Ce matin là, comme tous les autres en semaine, le radio-réveil m'a sorti des songes. J'étais, comme à mon habitude, dans un demi-sommeil et j'entendais par bribes les nouvelles du jour. « D'une femme l'autre » énonce Audrey Pulvar. Je tends l'oreille distraitement. Quelques mots d'hommage à Césaria Evora, décédée la veille, sont suivis de l'évocation d'une autre femme, inconnue. Des mots m'accrochent « soutien gorge bleu ». Pas le temps de laisser mon imaginaire fantasmer, la suite me happe : «... images lointaines, muettes, et nous avec. Leur violence laisse sans voix. ». La journaliste poursuit son récit, d'une voix dont le calme contraste avec la scène décrite. Je suis bousculé, malgré la sobriété de l'évocation.

Quelques jours passent. Je repense plusieurs fois à cette histoire de femme au soutien-gorge bleu, dont je n'ai pas entendu parler ailleurs. J'hésite à en savoir davantage. Je me méfie de l'effet dévastateur de certaines images...

Mais la curiosité l'emporte et je pars à la chasse aux infos sur le net, la veille de noël. Une vidéo existe et je la regarde. Effaré, je ne comprends pas. Je regarde à nouveau, plusieurs fois, fasciné et horrifié. Je ne comprends pas comment des individus peuvent s'acharner contre des personnes qui sont dans l'incapacité de se défendre. Je m'interroge : comment la pensée de ces bourreaux ordinaires est-elle construite ? Un homme retient mon attention, s'acharnant sans raison apparente sur le corps inanimé de la femme. Bizarrement il ne porte pas les mêmes chaussures que ses collègues militaires...

La violence que je vois m'horrifie. S'y ajoute un supplément d'ignominie : les coups pleuvent sur un corps à demi dévêtu. Un corps de femme. Inerte. La fragilité d'une peau nue. Et puis il y a ce soutien-gorge turquoise, intimité dévoilée qui n'arrête pas les coups. Le contraste entre le raffinement d'un outil de séduction et la violence d'un coup de pied plaqué entre les seins m'assomme. Qu'y a t-il dans la tête de cet homme ?

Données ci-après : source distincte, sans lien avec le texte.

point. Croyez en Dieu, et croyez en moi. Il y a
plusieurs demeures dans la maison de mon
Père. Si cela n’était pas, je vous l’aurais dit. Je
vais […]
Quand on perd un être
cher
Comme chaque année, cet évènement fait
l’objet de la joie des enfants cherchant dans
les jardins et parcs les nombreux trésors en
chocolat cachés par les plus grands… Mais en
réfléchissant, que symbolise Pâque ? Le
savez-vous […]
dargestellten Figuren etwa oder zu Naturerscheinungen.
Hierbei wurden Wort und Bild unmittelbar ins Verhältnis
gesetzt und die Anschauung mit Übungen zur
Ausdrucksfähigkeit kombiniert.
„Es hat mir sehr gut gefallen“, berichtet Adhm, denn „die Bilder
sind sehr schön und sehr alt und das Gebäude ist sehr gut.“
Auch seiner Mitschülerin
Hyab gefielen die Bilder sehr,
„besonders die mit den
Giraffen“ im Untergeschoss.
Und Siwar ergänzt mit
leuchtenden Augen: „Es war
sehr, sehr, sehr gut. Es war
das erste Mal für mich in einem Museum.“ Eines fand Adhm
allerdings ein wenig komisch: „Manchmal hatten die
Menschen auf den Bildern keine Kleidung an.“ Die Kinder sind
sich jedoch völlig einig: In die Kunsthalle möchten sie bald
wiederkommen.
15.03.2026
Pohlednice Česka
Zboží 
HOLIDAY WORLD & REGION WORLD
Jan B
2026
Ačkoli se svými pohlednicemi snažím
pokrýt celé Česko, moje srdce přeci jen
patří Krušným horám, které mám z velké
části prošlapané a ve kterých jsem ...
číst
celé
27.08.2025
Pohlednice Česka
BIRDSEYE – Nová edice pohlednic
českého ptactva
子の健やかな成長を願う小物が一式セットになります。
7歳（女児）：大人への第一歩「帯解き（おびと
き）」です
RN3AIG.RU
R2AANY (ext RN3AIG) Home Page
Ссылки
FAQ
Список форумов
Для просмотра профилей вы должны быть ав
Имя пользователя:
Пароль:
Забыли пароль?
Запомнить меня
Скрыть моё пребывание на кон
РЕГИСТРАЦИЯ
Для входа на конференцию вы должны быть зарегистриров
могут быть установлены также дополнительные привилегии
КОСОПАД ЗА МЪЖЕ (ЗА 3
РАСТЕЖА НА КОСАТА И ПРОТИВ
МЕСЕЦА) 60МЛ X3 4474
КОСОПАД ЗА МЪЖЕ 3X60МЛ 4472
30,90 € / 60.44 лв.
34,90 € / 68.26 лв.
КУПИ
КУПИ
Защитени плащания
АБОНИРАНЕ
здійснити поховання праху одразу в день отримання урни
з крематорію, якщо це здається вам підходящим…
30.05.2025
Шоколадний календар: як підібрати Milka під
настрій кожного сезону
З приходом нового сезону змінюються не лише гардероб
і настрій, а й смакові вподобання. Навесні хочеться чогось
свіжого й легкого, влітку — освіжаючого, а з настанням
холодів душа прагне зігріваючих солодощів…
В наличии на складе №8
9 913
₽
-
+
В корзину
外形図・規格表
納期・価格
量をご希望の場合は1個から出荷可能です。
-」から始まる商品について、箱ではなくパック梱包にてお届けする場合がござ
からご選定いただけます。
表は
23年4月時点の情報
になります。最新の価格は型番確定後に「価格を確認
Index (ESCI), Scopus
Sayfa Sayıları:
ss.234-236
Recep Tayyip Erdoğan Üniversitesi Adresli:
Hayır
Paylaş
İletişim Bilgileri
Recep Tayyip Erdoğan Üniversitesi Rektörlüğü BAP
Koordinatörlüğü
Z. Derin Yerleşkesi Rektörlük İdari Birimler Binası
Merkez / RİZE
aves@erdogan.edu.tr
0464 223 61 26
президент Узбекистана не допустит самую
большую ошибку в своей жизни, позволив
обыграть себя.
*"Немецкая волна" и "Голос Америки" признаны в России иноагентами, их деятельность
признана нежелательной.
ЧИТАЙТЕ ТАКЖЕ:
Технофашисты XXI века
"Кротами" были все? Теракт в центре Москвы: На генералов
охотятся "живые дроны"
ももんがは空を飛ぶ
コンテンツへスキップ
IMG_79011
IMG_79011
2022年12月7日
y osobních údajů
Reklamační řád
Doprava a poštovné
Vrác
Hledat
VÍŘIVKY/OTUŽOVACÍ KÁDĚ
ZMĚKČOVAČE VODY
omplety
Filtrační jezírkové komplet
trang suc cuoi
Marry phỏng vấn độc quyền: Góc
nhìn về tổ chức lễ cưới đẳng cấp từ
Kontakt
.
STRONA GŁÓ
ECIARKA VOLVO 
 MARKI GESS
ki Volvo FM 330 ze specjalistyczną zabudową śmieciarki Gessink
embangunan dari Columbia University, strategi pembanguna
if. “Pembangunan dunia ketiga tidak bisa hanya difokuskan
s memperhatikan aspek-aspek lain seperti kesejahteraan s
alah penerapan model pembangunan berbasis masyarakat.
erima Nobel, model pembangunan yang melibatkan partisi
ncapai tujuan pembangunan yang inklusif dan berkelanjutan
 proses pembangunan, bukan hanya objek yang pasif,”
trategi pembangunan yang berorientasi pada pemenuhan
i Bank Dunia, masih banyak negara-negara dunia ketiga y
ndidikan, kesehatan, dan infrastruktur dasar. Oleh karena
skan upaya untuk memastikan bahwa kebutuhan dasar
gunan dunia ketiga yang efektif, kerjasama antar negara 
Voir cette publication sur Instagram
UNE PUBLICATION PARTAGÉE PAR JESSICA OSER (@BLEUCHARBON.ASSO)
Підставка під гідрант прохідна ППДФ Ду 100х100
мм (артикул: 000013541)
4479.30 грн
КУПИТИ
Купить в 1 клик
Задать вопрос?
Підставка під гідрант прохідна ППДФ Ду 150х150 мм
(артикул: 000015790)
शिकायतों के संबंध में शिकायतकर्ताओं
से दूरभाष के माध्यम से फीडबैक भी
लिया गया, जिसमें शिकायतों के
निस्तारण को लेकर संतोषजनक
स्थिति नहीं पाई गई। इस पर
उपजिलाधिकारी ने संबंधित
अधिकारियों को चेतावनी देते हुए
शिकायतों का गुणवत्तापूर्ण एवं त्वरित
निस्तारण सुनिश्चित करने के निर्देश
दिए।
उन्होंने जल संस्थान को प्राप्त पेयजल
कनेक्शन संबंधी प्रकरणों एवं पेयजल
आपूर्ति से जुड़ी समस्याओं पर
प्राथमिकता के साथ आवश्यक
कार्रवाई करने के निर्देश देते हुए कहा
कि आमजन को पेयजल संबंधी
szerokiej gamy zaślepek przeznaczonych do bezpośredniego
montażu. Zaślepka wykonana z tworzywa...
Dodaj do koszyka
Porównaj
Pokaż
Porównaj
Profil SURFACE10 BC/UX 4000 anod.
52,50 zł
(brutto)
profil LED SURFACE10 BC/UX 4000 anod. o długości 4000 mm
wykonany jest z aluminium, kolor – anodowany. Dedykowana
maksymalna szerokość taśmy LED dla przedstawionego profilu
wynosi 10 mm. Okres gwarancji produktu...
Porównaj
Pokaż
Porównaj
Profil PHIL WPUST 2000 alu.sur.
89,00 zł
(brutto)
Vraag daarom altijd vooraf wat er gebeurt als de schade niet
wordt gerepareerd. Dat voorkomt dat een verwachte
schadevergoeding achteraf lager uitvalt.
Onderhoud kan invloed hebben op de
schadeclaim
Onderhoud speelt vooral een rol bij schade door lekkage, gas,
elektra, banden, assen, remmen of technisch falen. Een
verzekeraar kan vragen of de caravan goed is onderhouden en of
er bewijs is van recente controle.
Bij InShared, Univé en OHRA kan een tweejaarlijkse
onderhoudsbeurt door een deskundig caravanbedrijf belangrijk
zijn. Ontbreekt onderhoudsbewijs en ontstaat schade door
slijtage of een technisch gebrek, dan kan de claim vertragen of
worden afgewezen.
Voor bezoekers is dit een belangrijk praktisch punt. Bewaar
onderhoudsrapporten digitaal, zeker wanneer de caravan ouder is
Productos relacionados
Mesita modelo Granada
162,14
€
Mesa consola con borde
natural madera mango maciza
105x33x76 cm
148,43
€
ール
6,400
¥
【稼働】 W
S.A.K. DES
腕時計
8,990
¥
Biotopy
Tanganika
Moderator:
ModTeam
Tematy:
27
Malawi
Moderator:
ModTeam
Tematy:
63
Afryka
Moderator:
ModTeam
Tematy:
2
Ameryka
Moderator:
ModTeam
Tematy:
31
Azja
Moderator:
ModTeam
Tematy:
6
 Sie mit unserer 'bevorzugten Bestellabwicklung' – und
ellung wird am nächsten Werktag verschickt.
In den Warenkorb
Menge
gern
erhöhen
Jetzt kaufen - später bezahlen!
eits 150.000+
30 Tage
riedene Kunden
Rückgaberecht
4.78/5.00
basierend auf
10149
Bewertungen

Je sais la violence dont sont capables certaines personnes quand le sentiment d'impunité leur ôte toute limite, particulièrement en groupe, mais à chaque fois qu'un nouvel événement médiatisé me rappelle cette donnée je reçois un choc. 

Est-ce utile ?

Souvent je me demande si le suivi des informations violentes a une quelconque utilité pour ceux qui, comme moi, n'ont pas le pouvoir d'agir. A part ressentir un pénible sentiment d'impuissance et une vaine révolte, que penser des traces que cela laisse dans la pensée ? Et que dire de la jouissance malsaine, plus ou moins occultée, d'un inévitable voyeurisme ? Cela a t-il un intérêt de voir ce qu'il est déjà douloureux de savoir ? Quel est l'impact sur les consciences, tant individuellement que collectivement, du matraquage permanent de scènes violentes...

 

Commentaires
C
Je n'irai certainement pas voir cette vidéo.. Cela ne peut faire que du mal en plus .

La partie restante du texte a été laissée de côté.